## EXERCISE MATERIAL
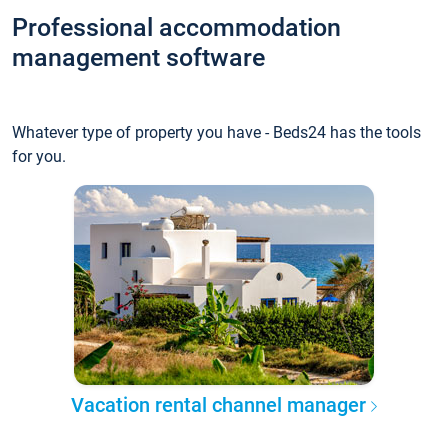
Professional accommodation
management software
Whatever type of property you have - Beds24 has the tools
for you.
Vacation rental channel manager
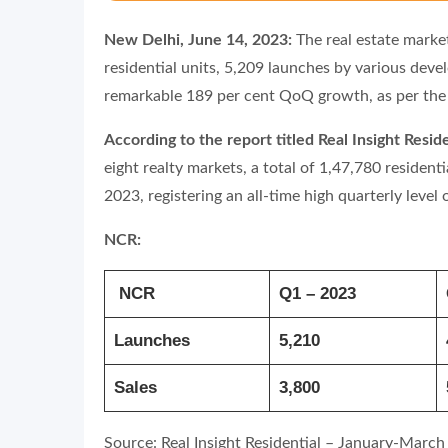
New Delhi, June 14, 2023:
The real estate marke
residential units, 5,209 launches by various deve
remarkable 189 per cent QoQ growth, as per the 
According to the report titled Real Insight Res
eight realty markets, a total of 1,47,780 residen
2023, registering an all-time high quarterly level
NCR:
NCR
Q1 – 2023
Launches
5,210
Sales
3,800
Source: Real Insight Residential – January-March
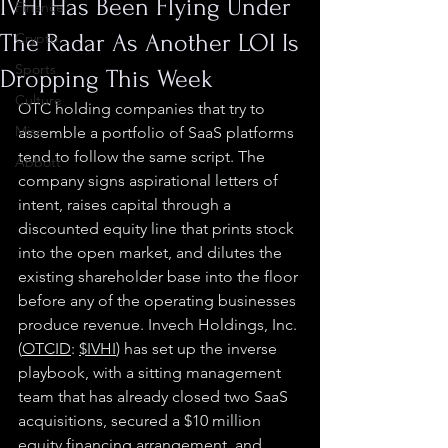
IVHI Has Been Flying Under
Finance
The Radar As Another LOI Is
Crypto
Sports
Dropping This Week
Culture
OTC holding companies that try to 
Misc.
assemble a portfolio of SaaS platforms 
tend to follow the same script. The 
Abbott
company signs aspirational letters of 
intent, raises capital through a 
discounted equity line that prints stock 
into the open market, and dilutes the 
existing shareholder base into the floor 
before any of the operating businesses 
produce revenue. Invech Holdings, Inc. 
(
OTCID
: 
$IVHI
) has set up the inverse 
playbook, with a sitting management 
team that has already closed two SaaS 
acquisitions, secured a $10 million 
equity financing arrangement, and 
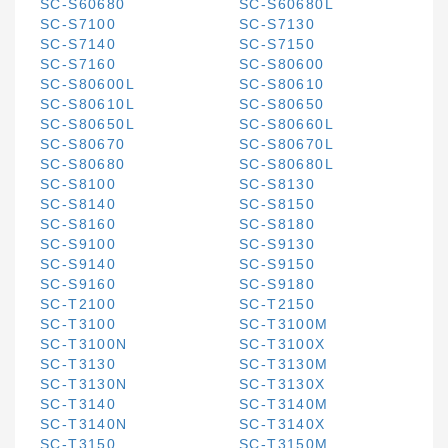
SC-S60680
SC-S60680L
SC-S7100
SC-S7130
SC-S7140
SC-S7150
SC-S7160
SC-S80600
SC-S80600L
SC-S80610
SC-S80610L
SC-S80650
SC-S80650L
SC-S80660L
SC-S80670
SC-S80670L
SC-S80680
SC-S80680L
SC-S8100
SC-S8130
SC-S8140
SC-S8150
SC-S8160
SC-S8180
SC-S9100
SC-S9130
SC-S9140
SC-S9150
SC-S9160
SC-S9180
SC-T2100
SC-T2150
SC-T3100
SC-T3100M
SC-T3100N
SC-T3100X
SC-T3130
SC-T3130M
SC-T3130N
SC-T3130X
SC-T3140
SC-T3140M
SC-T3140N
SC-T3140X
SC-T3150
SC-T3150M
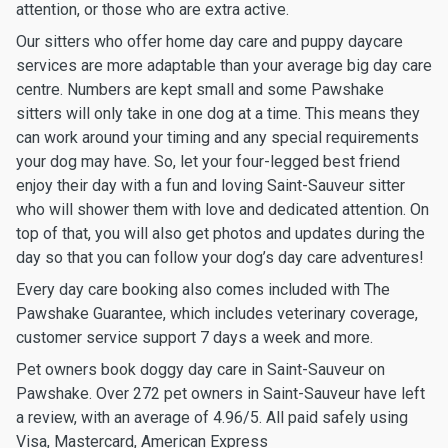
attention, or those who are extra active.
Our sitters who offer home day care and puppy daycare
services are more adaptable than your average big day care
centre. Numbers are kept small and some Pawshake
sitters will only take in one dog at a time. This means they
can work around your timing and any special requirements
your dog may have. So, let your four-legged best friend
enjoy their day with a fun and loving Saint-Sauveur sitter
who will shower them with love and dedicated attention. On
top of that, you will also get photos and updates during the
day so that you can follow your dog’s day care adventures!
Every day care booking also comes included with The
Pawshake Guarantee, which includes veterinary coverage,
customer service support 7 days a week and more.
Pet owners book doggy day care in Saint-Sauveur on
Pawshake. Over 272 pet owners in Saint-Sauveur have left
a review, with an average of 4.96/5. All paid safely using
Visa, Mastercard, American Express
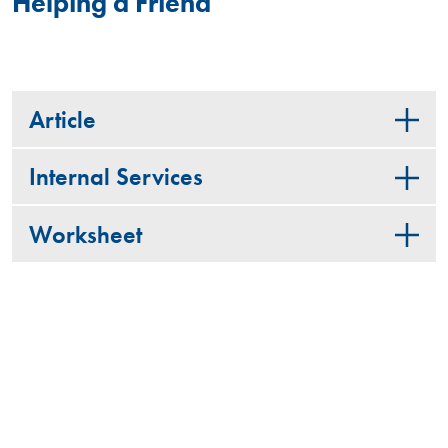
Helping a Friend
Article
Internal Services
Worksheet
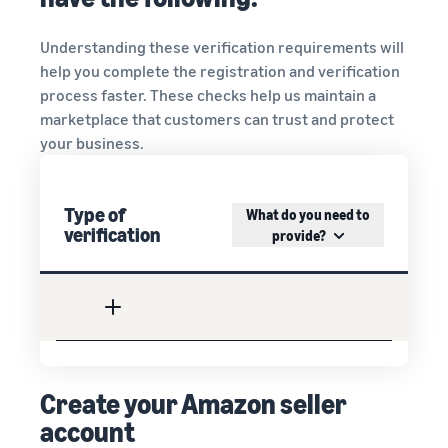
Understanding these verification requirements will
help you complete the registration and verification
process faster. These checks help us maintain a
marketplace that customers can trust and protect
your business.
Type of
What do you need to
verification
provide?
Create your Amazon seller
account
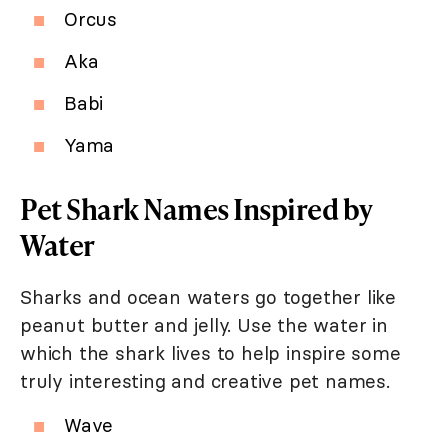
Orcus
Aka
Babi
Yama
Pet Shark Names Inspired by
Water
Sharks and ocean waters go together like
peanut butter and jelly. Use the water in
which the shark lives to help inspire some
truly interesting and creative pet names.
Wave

---

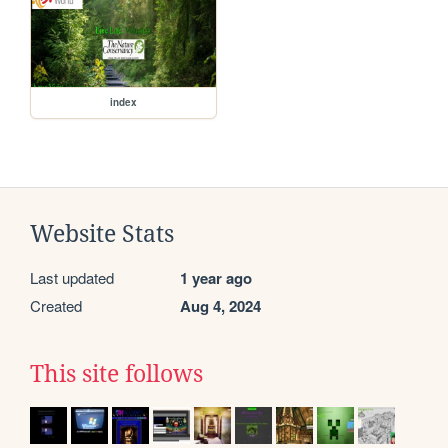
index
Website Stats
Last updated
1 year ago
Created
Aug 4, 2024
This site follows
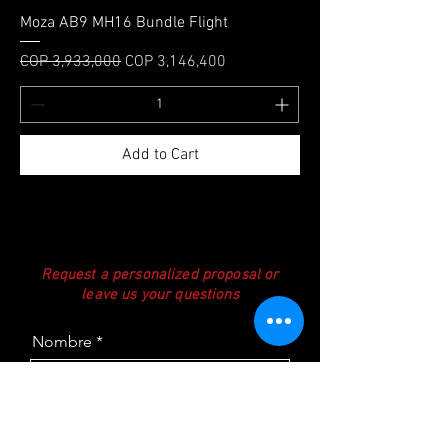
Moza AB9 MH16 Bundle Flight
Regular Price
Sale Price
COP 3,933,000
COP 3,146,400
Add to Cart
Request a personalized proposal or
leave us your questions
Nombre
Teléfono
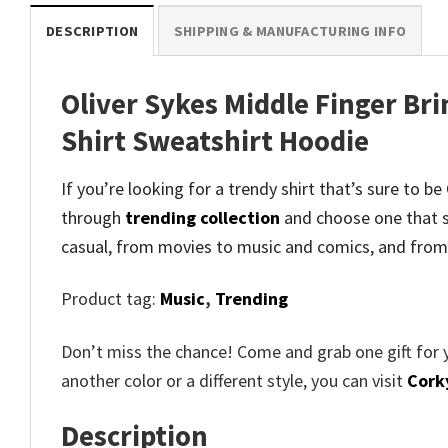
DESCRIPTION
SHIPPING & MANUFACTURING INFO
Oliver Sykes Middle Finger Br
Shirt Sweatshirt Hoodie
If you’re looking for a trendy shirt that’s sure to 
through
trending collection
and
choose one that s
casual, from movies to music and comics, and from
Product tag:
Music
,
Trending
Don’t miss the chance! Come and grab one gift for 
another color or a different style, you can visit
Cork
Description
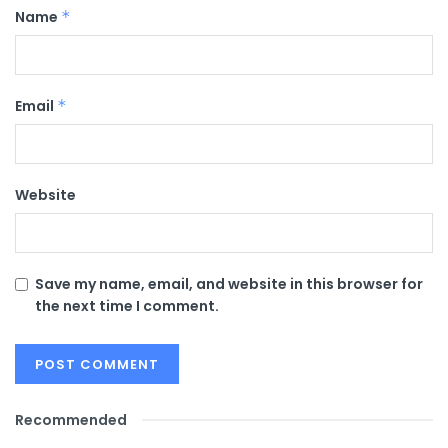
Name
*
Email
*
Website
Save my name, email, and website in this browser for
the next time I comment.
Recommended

## EXERCISE OBJECTIVE
Count the lines in the listing where the string "verification" appears. Answer with the number only.

## WRITTEN SOLUTION
3